Beginning in 2005, the UC Berkeley Foundation and the California Alumni Association named the Mark Bingham Award for Excellence in Achievement by Young Alumni in his honor. According to the university, the award recognizes "a young alumnus/a who graduated within the last 10 years who has made a significant contribution to his/her community, country, or the world at large." The award is presented at the school's annual Berkeley Charter Gala.

At the National 9/11 Memorial, Bingham and other passengers from Flight 93 are memorialized at the South Pool, on Panel S-67.

At the Flight 93 National Memorial in Pennsylvania, Bingham's name appears on the 40 8 ft panels of polished granite that form the memorial's Wall of Names.
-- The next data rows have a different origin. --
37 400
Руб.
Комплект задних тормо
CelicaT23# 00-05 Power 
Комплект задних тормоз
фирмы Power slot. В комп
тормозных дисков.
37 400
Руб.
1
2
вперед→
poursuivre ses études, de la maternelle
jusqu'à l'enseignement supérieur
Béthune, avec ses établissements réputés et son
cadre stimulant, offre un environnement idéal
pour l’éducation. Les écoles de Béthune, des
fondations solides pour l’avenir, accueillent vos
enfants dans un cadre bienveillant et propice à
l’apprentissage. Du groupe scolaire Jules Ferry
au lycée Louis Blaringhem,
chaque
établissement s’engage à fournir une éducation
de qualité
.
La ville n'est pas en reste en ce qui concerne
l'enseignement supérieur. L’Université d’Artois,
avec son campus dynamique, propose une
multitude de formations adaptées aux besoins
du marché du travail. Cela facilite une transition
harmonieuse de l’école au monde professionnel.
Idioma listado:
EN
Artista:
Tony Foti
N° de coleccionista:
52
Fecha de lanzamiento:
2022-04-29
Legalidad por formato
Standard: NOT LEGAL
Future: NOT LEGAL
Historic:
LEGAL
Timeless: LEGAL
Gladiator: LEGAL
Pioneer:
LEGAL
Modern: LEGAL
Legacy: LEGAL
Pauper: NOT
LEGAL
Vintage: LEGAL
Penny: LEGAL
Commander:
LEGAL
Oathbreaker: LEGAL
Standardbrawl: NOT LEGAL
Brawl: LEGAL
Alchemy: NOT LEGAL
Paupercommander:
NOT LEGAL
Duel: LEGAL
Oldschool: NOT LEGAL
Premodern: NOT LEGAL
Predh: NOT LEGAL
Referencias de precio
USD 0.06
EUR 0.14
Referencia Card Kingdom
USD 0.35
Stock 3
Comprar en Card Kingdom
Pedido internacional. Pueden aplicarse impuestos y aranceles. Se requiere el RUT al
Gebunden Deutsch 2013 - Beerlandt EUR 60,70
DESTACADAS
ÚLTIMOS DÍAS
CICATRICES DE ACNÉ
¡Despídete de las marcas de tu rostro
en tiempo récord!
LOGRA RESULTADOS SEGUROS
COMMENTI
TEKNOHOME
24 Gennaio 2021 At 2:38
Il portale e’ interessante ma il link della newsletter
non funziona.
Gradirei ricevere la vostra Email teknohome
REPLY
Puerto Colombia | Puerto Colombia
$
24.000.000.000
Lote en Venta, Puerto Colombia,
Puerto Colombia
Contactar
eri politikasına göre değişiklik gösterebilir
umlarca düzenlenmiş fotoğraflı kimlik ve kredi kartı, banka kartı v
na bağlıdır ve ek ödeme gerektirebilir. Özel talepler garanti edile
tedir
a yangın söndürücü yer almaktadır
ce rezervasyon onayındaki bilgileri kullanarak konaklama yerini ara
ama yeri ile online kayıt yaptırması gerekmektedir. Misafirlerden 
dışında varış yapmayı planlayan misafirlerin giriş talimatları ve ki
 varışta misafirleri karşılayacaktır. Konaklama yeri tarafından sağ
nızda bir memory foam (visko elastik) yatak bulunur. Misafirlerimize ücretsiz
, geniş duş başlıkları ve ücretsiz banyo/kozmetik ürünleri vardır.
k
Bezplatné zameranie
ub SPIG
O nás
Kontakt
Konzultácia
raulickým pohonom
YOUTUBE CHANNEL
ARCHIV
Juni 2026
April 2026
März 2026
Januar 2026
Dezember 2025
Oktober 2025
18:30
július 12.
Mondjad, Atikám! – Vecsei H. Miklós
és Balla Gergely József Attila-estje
The 2013 feature-length documentary The Rugby Player focuses on Bingham and the bond he had with his mother, Alice Hoagland, a former United Airlines flight attendant who, after his death, became an authority on airline safety and a champion of LGBT rights. Described by ESPN as "an insightful and stereotype-shattering exploration" of Bingham's life, the film, directed by Scott Gracheff, uses extensive video footage Bingham recorded from his teens until weeks before his death. The film's alternate title, With You, is a popular rugby term and one of Bingham's favorite expressions. The film premiered on Australia's ABC2 on August 20, 2014.

== In popular culture ==
- He has been portrayed by Jason LeGrande in the 2005 television film The Flight That Fought Back, American actor Cheyenne Jackson in United 93, and Canadian actor Ty Olsson in Flight 93.
- Bingham was also referenced, although not by name, in the song Tuesday Morning by Melissa Etheridge on her Breakdown album.